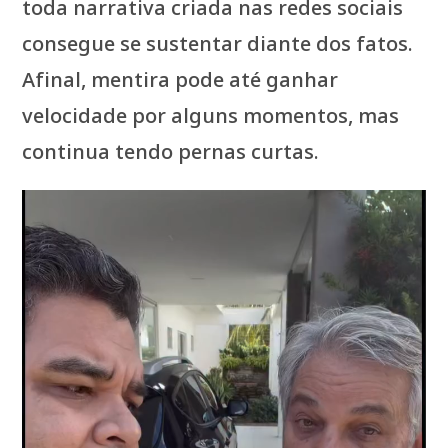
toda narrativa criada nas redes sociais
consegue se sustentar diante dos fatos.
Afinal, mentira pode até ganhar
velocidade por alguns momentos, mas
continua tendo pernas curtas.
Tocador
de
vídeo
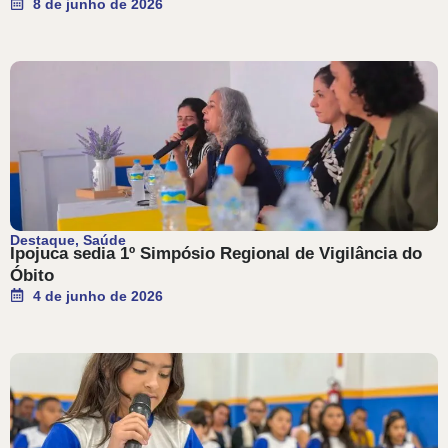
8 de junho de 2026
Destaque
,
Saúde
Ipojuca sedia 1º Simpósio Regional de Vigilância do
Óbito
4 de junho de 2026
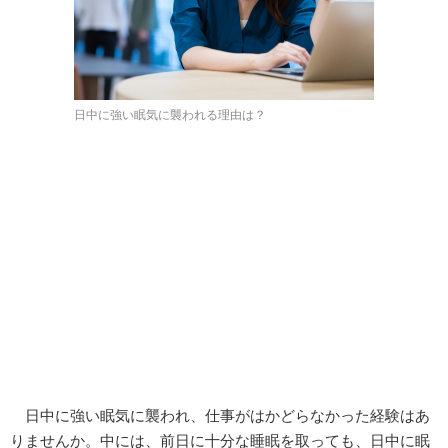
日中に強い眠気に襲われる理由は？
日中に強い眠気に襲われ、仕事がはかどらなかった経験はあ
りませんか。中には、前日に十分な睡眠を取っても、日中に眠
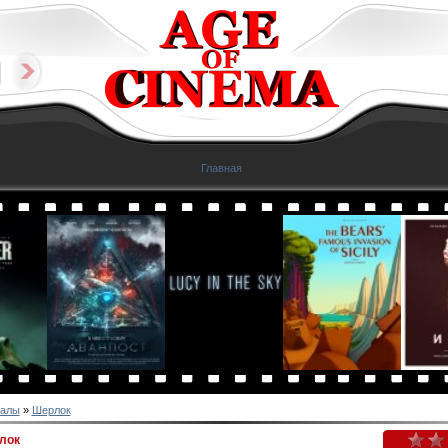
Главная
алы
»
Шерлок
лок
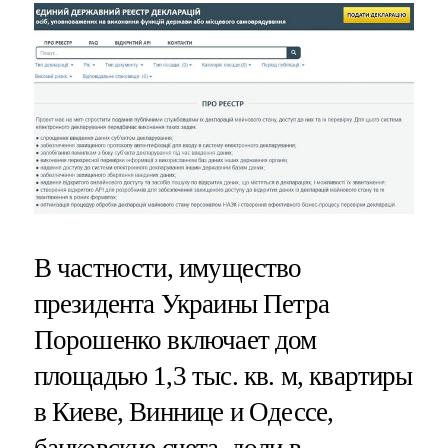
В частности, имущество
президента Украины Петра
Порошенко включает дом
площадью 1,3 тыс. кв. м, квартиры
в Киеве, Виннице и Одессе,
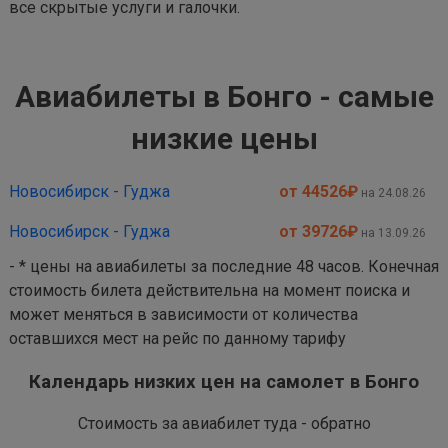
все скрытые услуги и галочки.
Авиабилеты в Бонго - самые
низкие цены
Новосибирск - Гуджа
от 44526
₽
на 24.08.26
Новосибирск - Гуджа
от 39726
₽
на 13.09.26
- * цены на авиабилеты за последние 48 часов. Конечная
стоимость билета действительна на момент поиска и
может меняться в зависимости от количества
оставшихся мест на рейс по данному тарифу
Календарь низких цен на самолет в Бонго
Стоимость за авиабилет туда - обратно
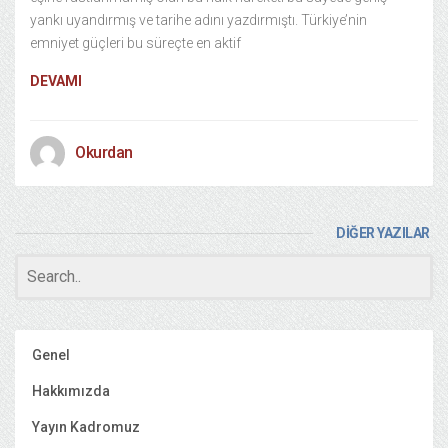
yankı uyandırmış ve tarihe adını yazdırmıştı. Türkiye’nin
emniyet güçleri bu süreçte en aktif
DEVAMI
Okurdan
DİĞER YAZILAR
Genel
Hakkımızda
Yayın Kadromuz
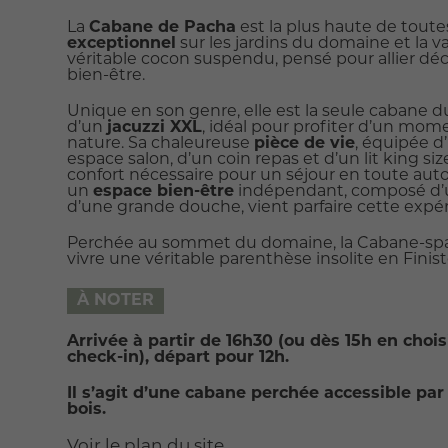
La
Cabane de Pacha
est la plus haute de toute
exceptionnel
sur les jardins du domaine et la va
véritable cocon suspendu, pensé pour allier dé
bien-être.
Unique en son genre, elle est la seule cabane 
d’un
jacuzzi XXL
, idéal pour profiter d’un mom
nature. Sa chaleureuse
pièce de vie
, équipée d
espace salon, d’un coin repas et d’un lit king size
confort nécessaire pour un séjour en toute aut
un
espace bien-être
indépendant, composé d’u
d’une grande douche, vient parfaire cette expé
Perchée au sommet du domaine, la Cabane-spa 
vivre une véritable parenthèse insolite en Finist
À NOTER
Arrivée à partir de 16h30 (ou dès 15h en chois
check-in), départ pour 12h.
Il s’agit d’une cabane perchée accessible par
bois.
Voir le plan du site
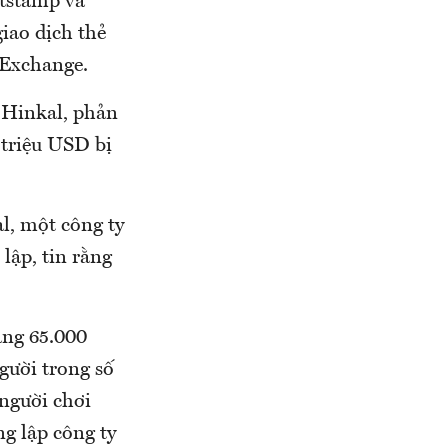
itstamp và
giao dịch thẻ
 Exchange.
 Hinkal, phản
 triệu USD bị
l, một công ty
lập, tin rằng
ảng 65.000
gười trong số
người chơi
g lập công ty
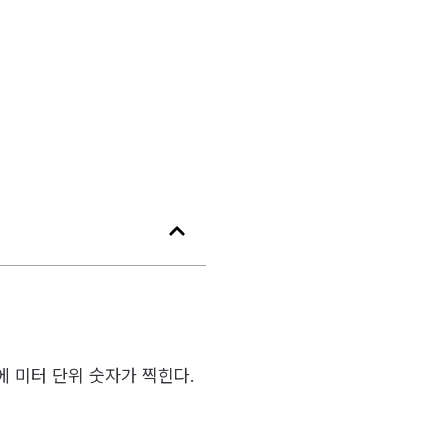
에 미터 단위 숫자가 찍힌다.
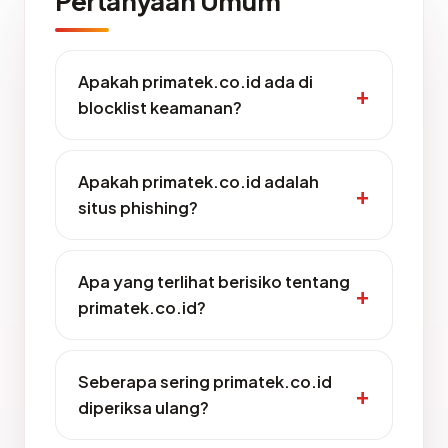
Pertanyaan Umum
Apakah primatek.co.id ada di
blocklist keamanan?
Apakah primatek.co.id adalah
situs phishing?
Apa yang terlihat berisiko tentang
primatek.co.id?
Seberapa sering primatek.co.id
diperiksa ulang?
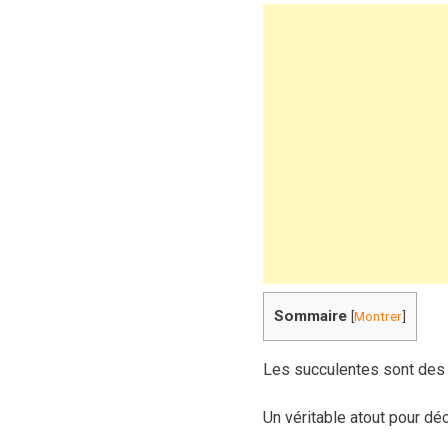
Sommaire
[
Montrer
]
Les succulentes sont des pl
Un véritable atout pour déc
..........
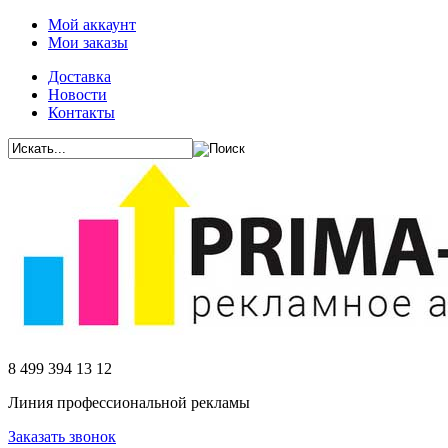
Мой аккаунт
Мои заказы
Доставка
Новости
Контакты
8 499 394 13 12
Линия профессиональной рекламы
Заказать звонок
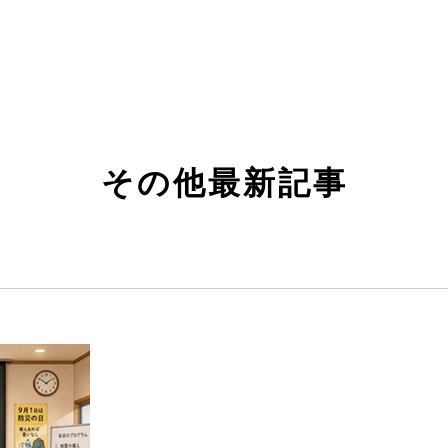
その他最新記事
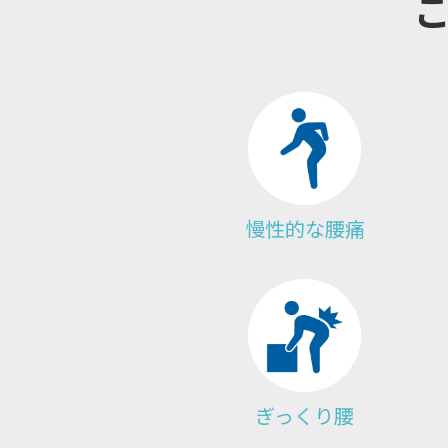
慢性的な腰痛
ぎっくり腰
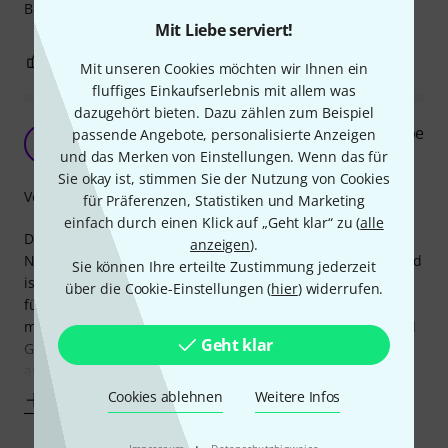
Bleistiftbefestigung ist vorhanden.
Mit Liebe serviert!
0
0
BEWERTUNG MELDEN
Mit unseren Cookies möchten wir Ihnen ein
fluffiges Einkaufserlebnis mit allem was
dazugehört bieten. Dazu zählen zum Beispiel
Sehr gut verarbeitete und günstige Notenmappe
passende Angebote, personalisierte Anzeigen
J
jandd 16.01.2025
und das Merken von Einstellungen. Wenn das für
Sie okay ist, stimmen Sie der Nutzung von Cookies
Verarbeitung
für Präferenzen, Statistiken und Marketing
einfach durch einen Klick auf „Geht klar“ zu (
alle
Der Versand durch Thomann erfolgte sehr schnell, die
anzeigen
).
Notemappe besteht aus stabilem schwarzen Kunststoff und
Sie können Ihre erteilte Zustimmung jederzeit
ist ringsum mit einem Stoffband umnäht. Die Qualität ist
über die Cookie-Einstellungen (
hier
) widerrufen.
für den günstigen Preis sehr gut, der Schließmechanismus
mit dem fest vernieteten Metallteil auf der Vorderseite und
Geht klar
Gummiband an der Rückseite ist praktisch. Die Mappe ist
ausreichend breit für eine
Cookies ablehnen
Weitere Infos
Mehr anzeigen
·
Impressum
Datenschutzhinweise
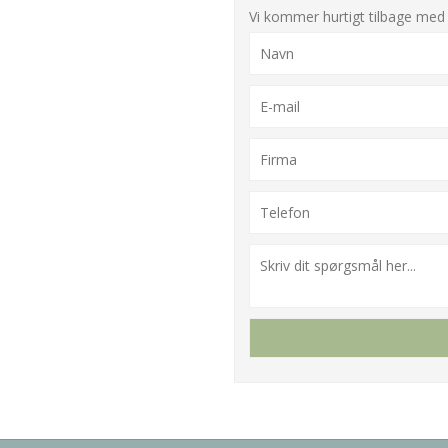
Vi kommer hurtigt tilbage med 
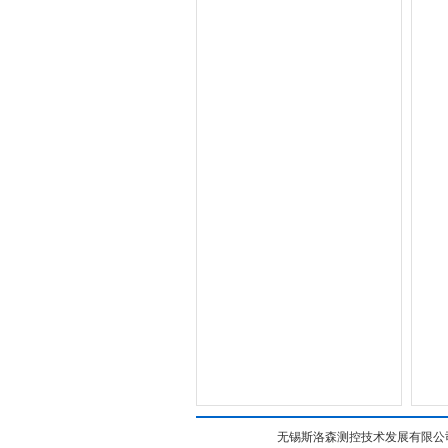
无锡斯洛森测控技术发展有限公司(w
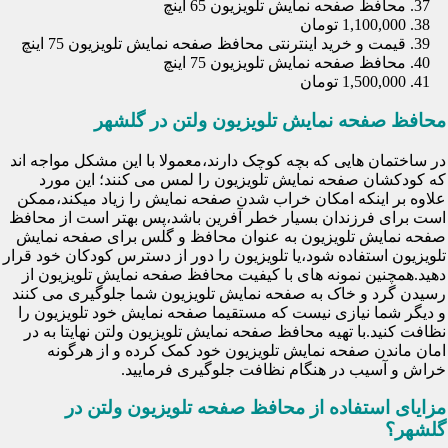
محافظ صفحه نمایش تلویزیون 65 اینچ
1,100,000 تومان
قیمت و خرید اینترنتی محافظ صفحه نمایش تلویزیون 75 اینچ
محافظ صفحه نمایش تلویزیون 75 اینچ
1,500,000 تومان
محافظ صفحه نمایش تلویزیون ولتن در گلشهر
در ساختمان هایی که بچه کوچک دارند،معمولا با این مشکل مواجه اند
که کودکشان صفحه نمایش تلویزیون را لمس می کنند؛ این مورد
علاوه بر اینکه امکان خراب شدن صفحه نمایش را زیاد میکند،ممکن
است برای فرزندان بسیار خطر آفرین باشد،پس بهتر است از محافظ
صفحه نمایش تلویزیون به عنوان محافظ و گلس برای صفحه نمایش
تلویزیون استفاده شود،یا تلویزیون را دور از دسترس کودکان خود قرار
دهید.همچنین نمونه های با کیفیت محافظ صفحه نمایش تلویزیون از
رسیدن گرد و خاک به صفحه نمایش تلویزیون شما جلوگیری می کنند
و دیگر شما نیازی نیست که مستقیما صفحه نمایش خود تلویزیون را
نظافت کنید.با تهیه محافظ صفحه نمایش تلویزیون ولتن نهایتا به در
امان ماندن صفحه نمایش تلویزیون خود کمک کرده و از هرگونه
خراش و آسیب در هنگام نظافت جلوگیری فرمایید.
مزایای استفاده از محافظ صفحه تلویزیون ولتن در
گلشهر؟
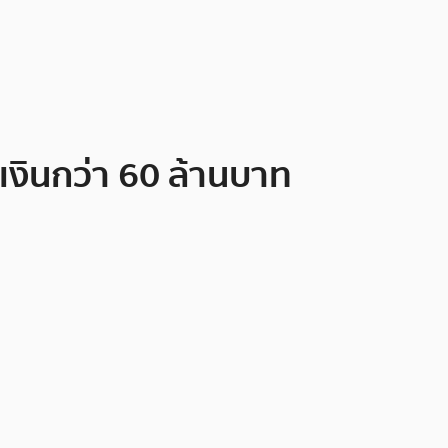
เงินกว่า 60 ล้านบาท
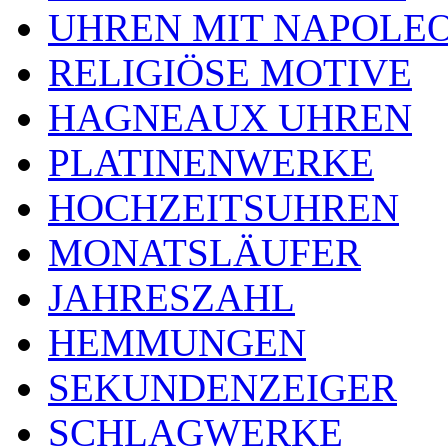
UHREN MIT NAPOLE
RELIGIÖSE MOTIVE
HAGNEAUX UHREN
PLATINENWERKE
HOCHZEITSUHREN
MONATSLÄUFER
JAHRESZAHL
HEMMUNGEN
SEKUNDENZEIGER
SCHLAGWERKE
..........
▶ [Problem]:
The lines above starting at the one that holds "gười trong số" and ending at the one that holds "Un véritable atout pour déc" are to be written out exactly, ends included, and no pictures are to be copied.

▶ [Response to the task]:
gười trong số
người chơi
g lập công ty
에 미터 단위 숫자가 찍힌다.
Pertanyaan Umum
Apakah primatek.co.id ada di
blocklist keamanan?
Apakah primatek.co.id adalah
situs phishing?
Apa yang terlihat berisiko tentang
primatek.co.id?
Seberapa sering primatek.co.id
diperiksa ulang?
Sommaire
[
Montrer
]
Les succulentes sont des pl
Un véritable atout pour déc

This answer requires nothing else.